The tests listed in this section are partly tests of functionality (it is possible that the DBMS might not be capable of running the tests at all), but are mostly tests of performance. That is, they are timing tests. Since the tests will necessarily be run on different computers at different institutions they cannot be more than indicative of relative performance.
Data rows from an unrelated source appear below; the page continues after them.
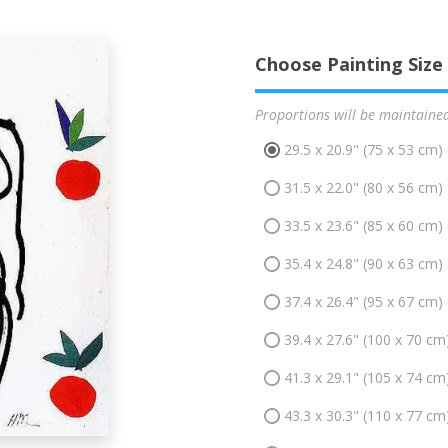
Choose Painting Size
Proportions will be maintaine
29.5 x 20.9" (75 x 53 cm)
31.5 x 22.0" (80 x 56 cm)
33.5 x 23.6" (85 x 60 cm)
35.4 x 24.8" (90 x 63 cm)
37.4 x 26.4" (95 x 67 cm)
39.4 x 27.6" (100 x 70 cm
41.3 x 29.1" (105 x 74 cm
43.3 x 30.3" (110 x 77 cm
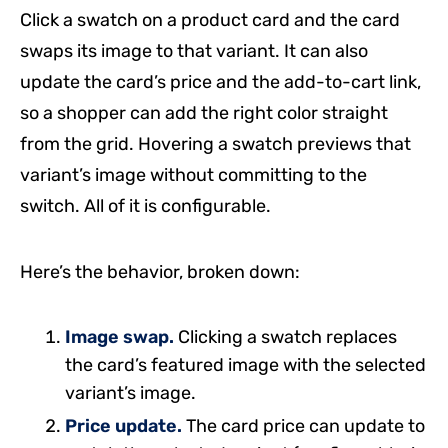
Click a swatch on a product card and the card
swaps its image to that variant. It can also
update the card’s price and the add-to-cart link,
so a shopper can add the right color straight
from the grid. Hovering a swatch previews that
variant’s image without committing to the
switch. All of it is configurable.
Here’s the behavior, broken down:
Image swap.
Clicking a swatch replaces
the card’s featured image with the selected
variant’s image.
Price update.
The card price can update to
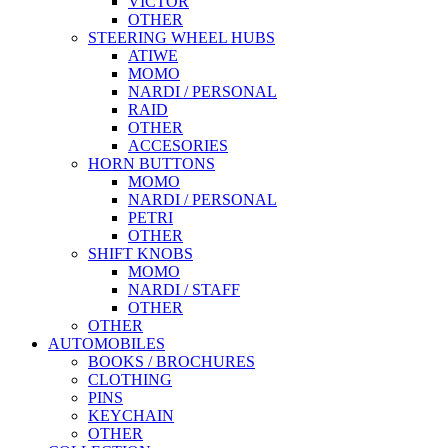
VICTOR
OTHER
STEERING WHEEL HUBS
ATIWE
MOMO
NARDI / PERSONAL
RAID
OTHER
ACCESORIES
HORN BUTTONS
MOMO
NARDI / PERSONAL
PETRI
OTHER
SHIFT KNOBS
MOMO
NARDI / STAFF
OTHER
OTHER
AUTOMOBILES
BOOKS / BROCHURES
CLOTHING
PINS
KEYCHAIN
OTHER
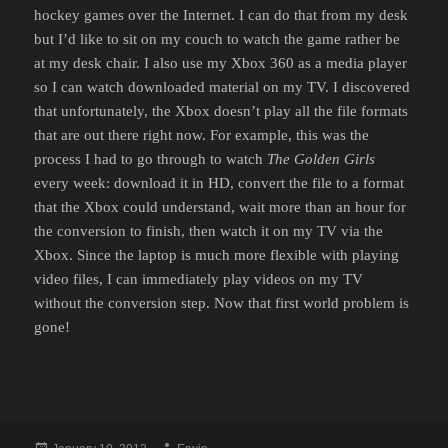
hockey games over the Internet. I can do that from my desk
but I’d like to sit on my couch to watch the game rather be
at my desk chair. I also use my Xbox 360 as a media player
so I can watch downloaded material on my TV. I discovered
that unfortunately, the Xbox doesn’t play all the file formats
that are out there right now. For example, this was the
process I had to go through to watch
The Golden Girls
every week: download it in HD, convert the file to a format
that the Xbox could understand, wait more than an hour for
the conversion to finish, then watch it on my TV via the
Xbox. Since the laptop is much more flexible with playing
video files, I can immediately play videos on my TV
without the conversion step. Now that first world problem is
gone!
I will create a standard catalogue on which to perform the tests. I would have thought that it would be adequate to run the tests on a large-ish catalogue of, say, 10**6 rows, rather than the enormous surveys of 10**8 rows that AstroGrid will ultimately be concerned with, at least for the initial set of evaluations. Similarly a row size of about twenty columns, with a mixture of data types, should be adequate. I'll create such a catalogue from one of the SuperCOSMOS surveys and make it available from my ftp area.

Importing
Import the catalogue into the DBMS from a text file.
Exporting
Write a copy of the catalogue to a text file.
Projection
Project a new column from the catalogue. The new column, D, should be computed from the existing columns according to the formula:
D = (A + log B) * C
where A, B and C are existing columns in the catalogue. Depending on the facilities of the DBMS the new column may either be added to the original catalogue or written as a new catalogue.
Selection
Select a subset from the catalogue according to the criteria:
A > B + log C
where A, B and C are again existing columns in the catalogue. This operation should be a simple, brute-force troll through the catalogue selecting on un-indexed columns. I'm unsure whether tests on indexed columns are also needed. The amount of work required could escalate rapidly, particularly if we tried to implement one of the external 2D indexing schemes to expedite cone searches.
Index creation
Create an index on (a) a real column and (b) a character column.
Join
Perform a simple equijoin and also, if possible, a great circle join based on pairing the celestial coordinates. I will provide example catalogues to use in the joins.
Data mining
Compute the variance on a column (as a simple example of the sort of operation required in data mining operations).